If any of the strain energy units is greater than E_yield, the points of the model will be updated into new positions with all the rest lengths changed (Equation 25). If else, after the deformation happened, the model restores to its original shape. For soft materials, such as ropes, the permanent deformation requires much less energy than iron. The E_yield will be very small, which is equivalent to easy to distort.

Since the strain energy unit's value only depends on the edge length, E_yield can be interpreted as the maximum deformation that is allowed for elastic behavior. The maximum strain for elastic behavior can be acquired from the stress-strain curve of different materials.

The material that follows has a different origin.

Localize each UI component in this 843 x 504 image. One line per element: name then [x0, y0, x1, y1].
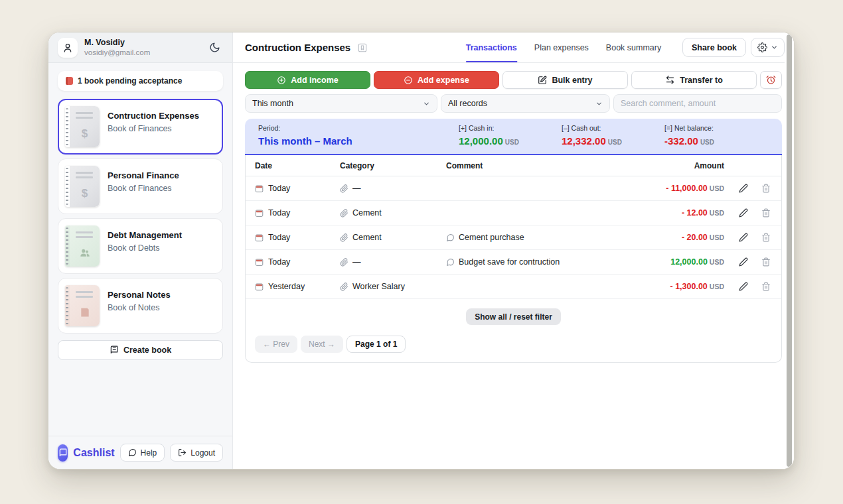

According to the stress-strain curves from Chen and Young (2006) and Shahinian et al. (2016), the maximum strain for steel and nylon is both around 5%. The iron wires and ropes used for later experiments are made of these two materials. Knowing the material property, we can compute the value of E_yield while tracking a DLO target.

4.5. GMM and Mass-Spring-Damper Model Fusion

With the aforementioned registration framework and mass-spring-damper model, we can compute the point cloud registration result and model-based motion prediction separately. The next step is to fuse these two algorithms.

We introduce a Gaussian force field to solve the fusion problem, which is generated from the GMM registration results. The force field is also a multi-Gaussian distribution and serves as a force constrains to control the mass-spring-damper model deformation. Then, the backward Euler time-integration (Equation 23) is applied to predict the model's deformation with a given force field. As is shown in Figure 3, we use the 2D dimension case as an example. The model has been simplified to the connected nodes. We directly adopt the Gaussian centroid p^CPD and σ² to generate the Gaussian force field. The force field can be described as follows:

\begin{array}{l} p_{f o r c e f i e l d} = A (\frac{1}{{(2 π σ^{2})}^{D / 2}} - \sum_{n = 1}^{N} \frac{1}{N} N (x_{n}^{t}, σ^{2} I)), & (26) \end{array}

where the A is the amplitude of the force constrain.

FIGURE 3

Figure 3. This is a Gaussian force field example of D=2 with a simplified physical model and two nodes occluded. The red circles represent the nodes of the physical model. The motion of the physical model is constrained by the force field described by the mesh.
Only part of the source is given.